How do you get the rear u-joint out of the drive shaft on 2005 chevy avalanche


It will need to be pressed out.

Universal Joint: Service and Repair
Nylon Injected Ring
Universal Joint Replacement - Nylon Injected Ring
^ Tools Required
- J 9522-3 U Joint Bearing Separator
- J 9522-5 U Joint Bearing Spacer Remover
Disassembly Procedure
Notice: Never clamp propeller shaft tubing in a vise. Clamping could dent or deform the tube causing an imbalance or unsafe condition. Always
clamp on one of the yokes and support the shaft horizontally. Avoid damaging the slip yoke sealing surface. Nicks may damage the bushing or cut
the lip seal.
1. Support the propeller shaft in a line horizontal with the table of a press.
2. Mark the propeller shaft as to which end is the transmission end and which end goes to the rear axle.
3. Place the universal joint so that the lower ear of the yoke is supported on a 30 mm (1 1/8 inch) socket.
4. In order to shear the plastic retaining ring on the bearing cup, place J 9522-3 on the open horizontal bearing cups. Press the lower bearing cup out
of the yoke ear.
5. If you do not completely remove the bearing cup, lift the cross and insert J 9522-5 between the seal and the bearing cup you are removing.
Continue to press the bearing cup out of the yoke.
6. Rotate the propeller shaft. Press the opposite bearing cup out of the yoke.
7. Mark the orientation of the slip yoke to the tube for proper reassembly.
8. Remove the cross from the yoke.
9. Remove the remaining universal joint parts from the yoke. If you are replacing the front universal joint, remove the bearing cups in the slip yoke
in the same manner.
10. Inspect the retaining ring grooves for plastic.
11. Inspect the bearing cup bores in the yoke ears for burrs or imperfections.
12. Clean the remains of the sheared plastic bearing retainers from the grooves in the yoke.
13. The sheared plastic may prevent the bearing cups from pressing into place and thus prevent the bearing retainers from properly seating.
Assembly Procedure
1. Remove the bearing cups from the universal joint.
2. Assemble 1 bearing cup part way into 1 side of the yoke.
3. Turn the yoke ear toward the bottom.
4. Assemble the cross into the yoke so the trunnion seats freely into the bearing cup.
5. With the trunnion seated in the bearing cup, press the bearing cup into the yoke until the bearing cup is flush with the yoke ear.
6. Assemble the opposite bearing cup part way into the yoke ear.
7. Ensure that the trunnions start straight and true into both bearing cups.
8. Press the opposite bearing cup into the yoke ear while working the cross all the time in order to inspect for a free unbinding movement of the
trunnions in the bearing cups.
Important: If there seems to be a hang-up or binding, stop pressing, and inspect the needle bearings for misalignment in the bearing cup.
9. Press the bearing cup into the yoke until the bearing retainer groove clears the inside of the yoke.
10. Assemble the bearing retainer in the retainer groove.
11. Continue pressing until you can snap both retainers into place.
12. If seating the retainer is difficult, spring the yoke slightly with a firm blow from a dead blow hammer.
13. It may be necessary to lubricate the snap ring with a slight amount of chassis grease so the snap ring seats in the bearing cup groove.

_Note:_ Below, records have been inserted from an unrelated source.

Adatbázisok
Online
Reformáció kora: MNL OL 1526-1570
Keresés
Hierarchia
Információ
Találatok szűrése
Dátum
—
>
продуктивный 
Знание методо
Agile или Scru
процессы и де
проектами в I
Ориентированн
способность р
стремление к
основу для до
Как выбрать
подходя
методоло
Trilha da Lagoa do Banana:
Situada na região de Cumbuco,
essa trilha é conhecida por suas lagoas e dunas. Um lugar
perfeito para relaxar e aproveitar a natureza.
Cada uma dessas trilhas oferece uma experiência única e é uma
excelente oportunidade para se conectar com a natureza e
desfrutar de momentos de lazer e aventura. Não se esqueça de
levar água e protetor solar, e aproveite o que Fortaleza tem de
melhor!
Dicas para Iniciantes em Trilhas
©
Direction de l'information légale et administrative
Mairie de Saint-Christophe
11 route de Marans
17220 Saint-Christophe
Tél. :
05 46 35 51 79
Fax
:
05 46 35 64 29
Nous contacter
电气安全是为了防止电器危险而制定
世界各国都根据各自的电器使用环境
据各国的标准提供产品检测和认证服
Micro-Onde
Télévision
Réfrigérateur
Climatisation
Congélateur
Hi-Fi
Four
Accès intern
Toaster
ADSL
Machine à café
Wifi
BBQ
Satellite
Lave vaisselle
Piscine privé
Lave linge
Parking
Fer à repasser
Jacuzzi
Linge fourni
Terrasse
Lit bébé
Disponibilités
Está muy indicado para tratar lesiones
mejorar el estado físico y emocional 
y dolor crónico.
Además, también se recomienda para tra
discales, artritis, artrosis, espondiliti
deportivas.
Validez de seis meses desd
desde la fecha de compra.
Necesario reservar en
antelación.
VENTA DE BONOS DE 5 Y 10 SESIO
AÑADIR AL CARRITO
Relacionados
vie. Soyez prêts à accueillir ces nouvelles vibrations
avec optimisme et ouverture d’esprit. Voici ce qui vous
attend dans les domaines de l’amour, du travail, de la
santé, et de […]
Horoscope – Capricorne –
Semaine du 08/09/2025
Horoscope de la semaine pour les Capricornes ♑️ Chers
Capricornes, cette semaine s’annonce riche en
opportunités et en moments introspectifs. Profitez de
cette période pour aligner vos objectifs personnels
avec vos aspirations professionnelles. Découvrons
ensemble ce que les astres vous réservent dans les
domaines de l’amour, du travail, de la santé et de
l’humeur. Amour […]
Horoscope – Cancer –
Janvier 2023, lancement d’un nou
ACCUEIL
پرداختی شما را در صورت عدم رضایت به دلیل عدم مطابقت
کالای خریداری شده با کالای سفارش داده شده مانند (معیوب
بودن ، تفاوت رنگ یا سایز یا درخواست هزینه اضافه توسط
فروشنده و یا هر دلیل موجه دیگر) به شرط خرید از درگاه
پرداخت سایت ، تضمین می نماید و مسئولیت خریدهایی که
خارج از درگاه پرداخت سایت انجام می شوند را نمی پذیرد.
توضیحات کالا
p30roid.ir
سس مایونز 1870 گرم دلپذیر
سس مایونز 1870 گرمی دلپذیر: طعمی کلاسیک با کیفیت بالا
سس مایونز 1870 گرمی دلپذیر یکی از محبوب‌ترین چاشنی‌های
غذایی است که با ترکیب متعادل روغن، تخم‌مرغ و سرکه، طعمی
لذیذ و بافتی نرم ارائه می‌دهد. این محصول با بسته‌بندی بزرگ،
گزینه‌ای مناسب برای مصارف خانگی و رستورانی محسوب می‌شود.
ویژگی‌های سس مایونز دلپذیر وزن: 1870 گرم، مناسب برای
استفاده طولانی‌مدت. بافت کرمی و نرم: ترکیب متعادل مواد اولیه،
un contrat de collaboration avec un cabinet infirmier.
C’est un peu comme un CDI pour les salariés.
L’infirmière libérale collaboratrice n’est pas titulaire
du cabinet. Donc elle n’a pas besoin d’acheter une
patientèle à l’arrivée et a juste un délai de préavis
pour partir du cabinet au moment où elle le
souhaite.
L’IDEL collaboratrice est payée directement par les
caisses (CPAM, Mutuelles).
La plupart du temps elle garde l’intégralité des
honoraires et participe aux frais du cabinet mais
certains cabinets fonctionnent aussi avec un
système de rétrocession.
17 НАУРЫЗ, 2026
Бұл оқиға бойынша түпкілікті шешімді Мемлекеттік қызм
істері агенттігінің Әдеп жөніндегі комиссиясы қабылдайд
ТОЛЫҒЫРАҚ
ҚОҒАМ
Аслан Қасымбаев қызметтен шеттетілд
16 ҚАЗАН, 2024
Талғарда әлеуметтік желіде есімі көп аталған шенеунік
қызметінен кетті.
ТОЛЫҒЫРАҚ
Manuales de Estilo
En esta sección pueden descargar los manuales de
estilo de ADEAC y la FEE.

Universal Joint: Service and Repair
External Snap Ring
Universal Joint Replacement - External Snap Ring
^ Tools Required
- J. 9522-3 U-Joint Bearing Separator
- J 9522-5 U-Joint Bearing Spacer Remover
Disassembly Procedure
Notice: Never clamp propeller shaft tubing in a vise. Clamping could dent or deform the tube causing an imbalance or unsafe condition. Always
clamp on one of the yokes and support the shaft horizontally. Avoid damaging the slip yoke sealing surface. Nicks may damage the bushing or cut
the lip seal.
1. Support the propeller shaft in a line horizontal with the table of a press.
2. Mark the propeller shaft in order to show which end connects to the transmission and which end goes to the rear axle.
3. Disassemble the snap rings by pinching the ends together with a pair of pliers.
4. If the ring does not readily snap out of the groove in the yoke, tap the end of the cup lightly in order to relieve the pressure from the ring.
5. Place the universal joint so that the lower ear of the yoke is supported on a 30 mm (1-1/8 inch) hex head socket or a 27 mm (1-1/16 inch) socket.
6. Place J 9522-3 on the open horizontal bearing cups. Press the lower bearing cup out of the yoke ear.
7. If you do not completely remove the bearing cup, lift the cross and insert J 9522-5 between the seal and the bearing cup you are removing.
Continue pressing the bearing cup out of the yoke.
8. Rotate the propeller shaft. Press the opposite bearing cup out of the yoke.
9. Mark the orientation of the slip yoke to the tube for proper reassembly.
10. Remove the cross from the yoke.
11. Remove the remaining universal joint parts from the yoke.
12. If you are replacing the front universal joint, remove the bearing cups in the slip yoke in the same manner.
13. Inspect the retaining ring grooves for dirt, corrosion, or pieces of the old ring.
14. Inspect the bearing cup bores for burrs or imperfections.
15. Clean the retaining ring grooves. Corrosion, dirt, rust, or pieces of the old retaining ring may prevent the bearing cups from pressing into place o
prevent the bearing retainers from properly seating.
Assembly Procedure
1. Remove the bearing cups from the universal joint.
2. Assemble 1 bearing cup part way into 1 side of the yoke. Turn the yoke ear toward the bottom.
3. Assemble the cross into the yoke so that the trunnion seats freely into the bearing cup.
4. With the trunnion seated in the bearing cup, press the bearing cup into the yoke until the bearing cup is flush with the yoke ear.
5. Install the opposite bearing cup part way into the yoke ear.
6. Ensure that the trunnions start straight and true into both bearing cups.
7. Press the opposite bearing cup into the yoke ear while working the cross all the time in order to inspect for free unbinding movement of the
trunnions in the bearing cups.
Important: If there seems to be a hang up or binding, stop pressing. Inspect the needle bearings for misalignment in the bearing cup.
8. Press the bearing cup into the yoke until the bearing cup retainer groove is visible over the top of the bearing cup.
9. Assemble the bearing retainer in the retainer groove.
10. Continue pressing until both retainers can be snapped into place.
11. If the retainer is difficult to seat, the yoke can be sprung slightly with a firm blow from a dead blow hammer.
12. It may be necessary to lubricate the snap ring with a slight amount of chassis grease so that the snap ring seats in the bearing cup groove.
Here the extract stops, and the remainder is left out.